Bara

Suspicious Witness 7



Suspicious Witness 7

0"Pak, saya pulang dulu," pamit Reno pada Dirga dengan sedikit terburu-buru.     

"Kenapa? Kok, kamu kelihatannya terburu-buru begitu?" tanya Dirga penasaran.     

"Ada situasi darurat," jawab Reno. Ia pun segera mengenakan jaketnya dan meraih helmnya. Setelah mengenakan helmnya, ia segera berjalan menuju motornya. "Yuk, Pak." Reno menyalakan mesin motornya dan pergi meninggalkan rumah aman tersebut.     

Dirga hanya memandangi kepergian Dirga sambil berdecak pelan karena Reno langsung memacu motornya dengan kecepatan tinggi.     

----     

Reno tiba di apartemen sambil terengah-engah. Ia membuka pintu apartemen dengan cukup kencang hingga mengagetkan Arga yang hampir saja ketiduran ketika sedang mengawasi kamera pengawas yang ada di rumah aman.     

"Astaga," seru Arga kaget.     

Reno tidak mempedulikan Arga yang kaget dan berjalan ke arah komputer kerja Ben. Ia melemparkan jaket yang ia kenakan begitu saja ke sofa.     

"Woi, woi, woi, kata Ben jangan sentuh meja kerjanya," ujar Arga setengah berteriak ketika melihat Reno duduk di meja kerja Ben.     

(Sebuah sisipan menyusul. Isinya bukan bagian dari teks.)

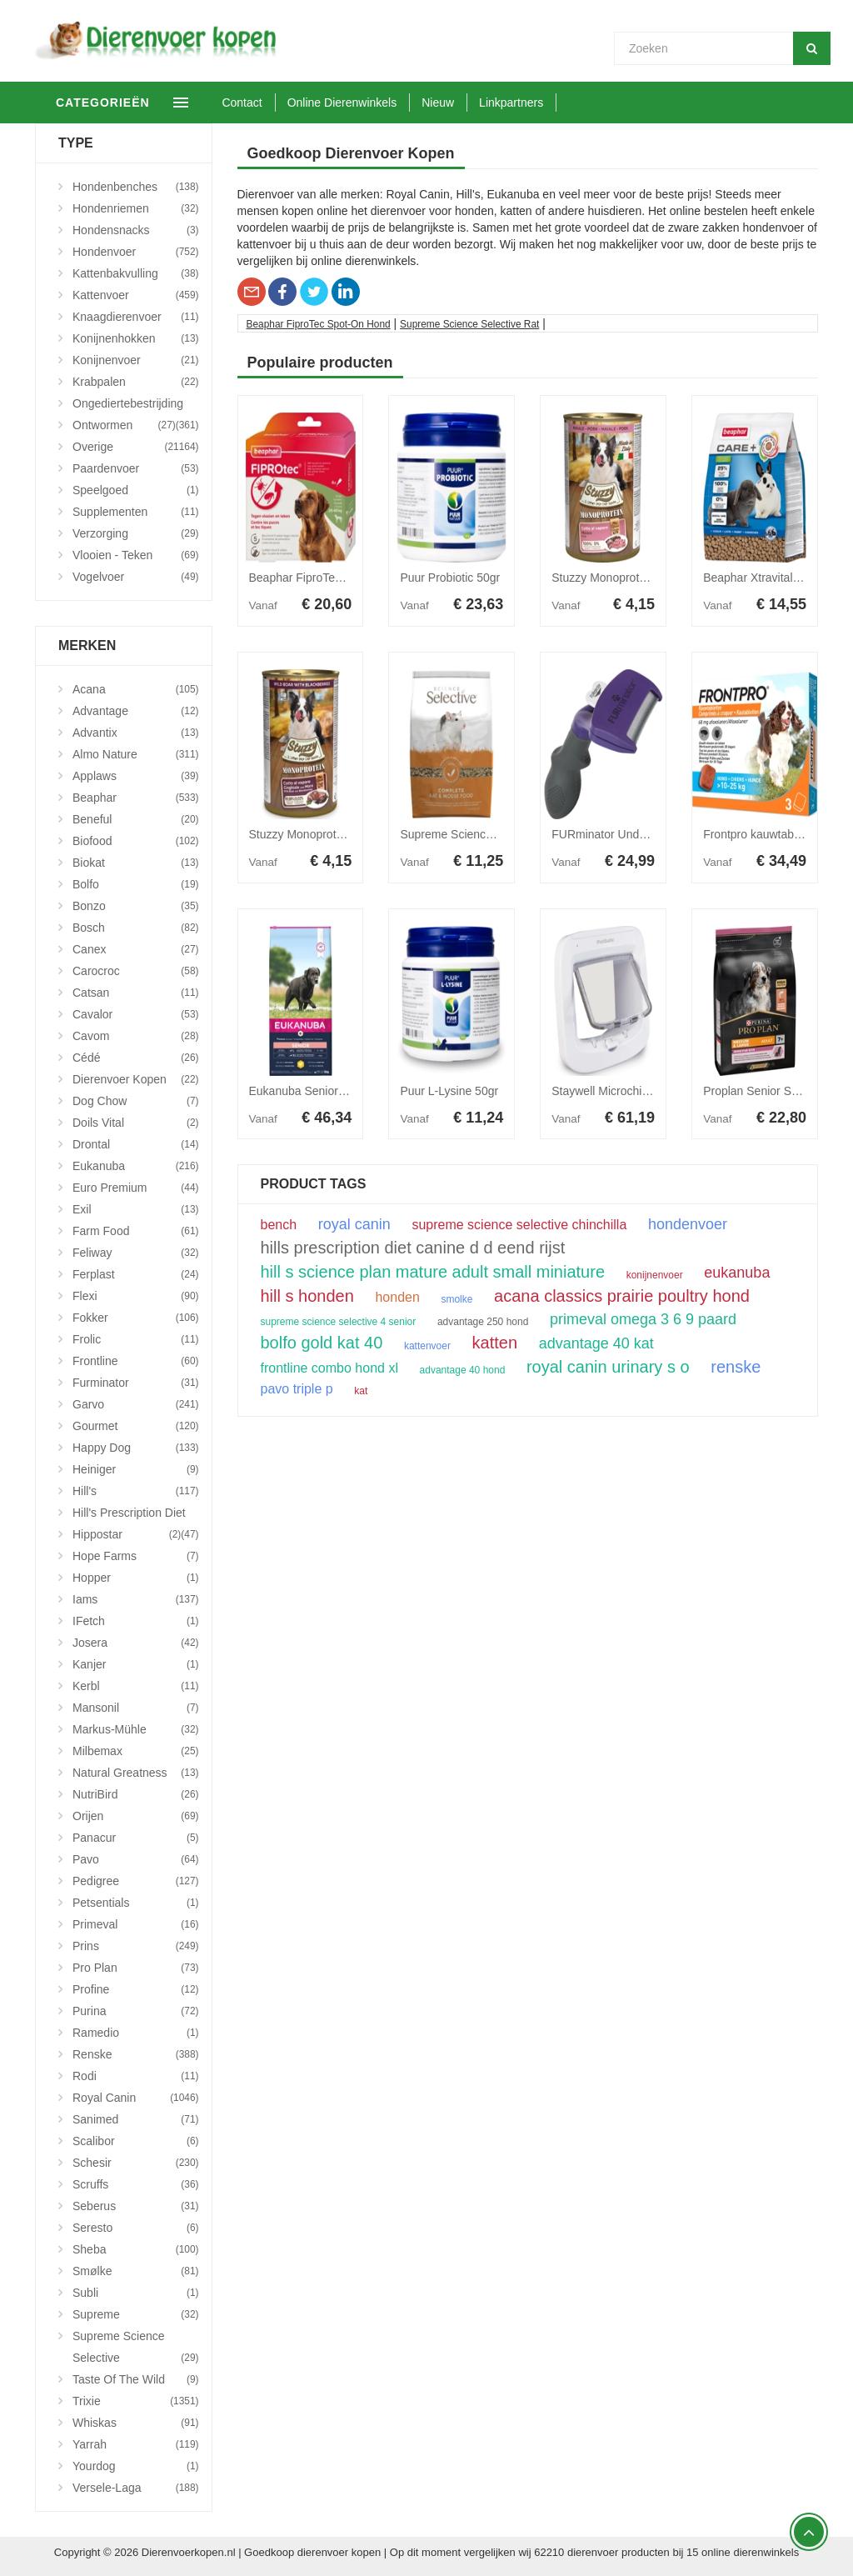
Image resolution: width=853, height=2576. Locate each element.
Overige (135, 447)
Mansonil (135, 1707)
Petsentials (135, 1902)
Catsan (135, 992)
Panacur (135, 1837)
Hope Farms (135, 1556)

Reno menatap Arga. "Dia nyuruh gue buat buka komputernya." Ia pun langsung duduk di meja kerja Ben. Ia melirik pada transmitter yang ada di dekat tetikus milik Ben dan langsung memasangkannya ke telinganya. Setelah itu ia segera menyalakan layar monitor milik Ben yang sengaja dimatikan oleh Ben.     

Begitu layar monitor Ben menyala, mata Reno langsung membulat begitu melihat tujuan yang sedang dituju oleh Ben. "Mau ngapain dia ke Tangerang?"     

Jari jemari Reno dengan luwes menari di atas papan ketik milik Ben. Layar monitor Ben yang tadinya hanya menampilkan peta tujuannya perlahan memunculkan gambar kamera pengawas di sekitar jalan yang akan dilalui oleh Ben.     

"Ren, Reno." Tiba-tiba suara Ben keluar dari trasmitter yang digunakan oleh Reno.     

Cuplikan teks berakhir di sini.